● Problem requirements
Word for word, transcribe the lines from the one containing "𝕊𝔸𝕃𝔼 𝟝𝟘% 𝕠𝕗𝕗" through the end of the entries, both included, and nothing else.
***** Records supplied *****
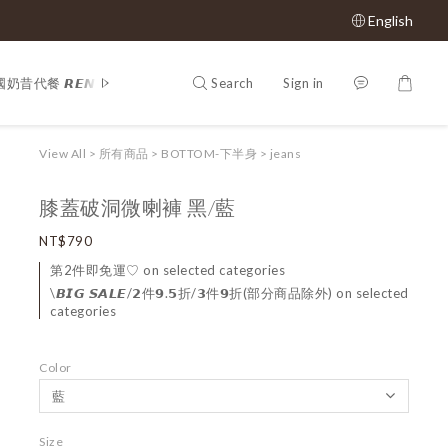
English
Search
Sign in
奶昔代餐 𝙍𝙀𝙉𝙀𝙒 𝙋𝙃𝙔
𝕊𝔸𝕃𝔼 𝟝𝟘% 𝕠𝕗𝕗
Shop All
𝙈𝙇𝘽
View All
>
所有商品
>
BOTTOM-下半身
>
jeans
膝蓋破洞微喇褲 黑/藍
NT$790
第2件即免運♡ on selected categories
\𝘽𝙄𝙂 𝙎𝘼𝙇𝙀/𝟮件𝟵.𝟱折/𝟯件𝟵折(部分商品除外) on selected
categories
Color
Size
*****
● Answer to this exercise
𝕊𝔸𝕃𝔼 𝟝𝟘% 𝕠𝕗𝕗
Shop All
𝙈𝙇𝘽
View All
>
所有商品
>
BOTTOM-下半身
>
jeans
膝蓋破洞微喇褲 黑/藍
NT$790
第2件即免運♡ on selected categories
\𝘽𝙄𝙂 𝙎𝘼𝙇𝙀/𝟮件𝟵.𝟱折/𝟯件𝟵折(部分商品除外) on selected
categories
Color
Size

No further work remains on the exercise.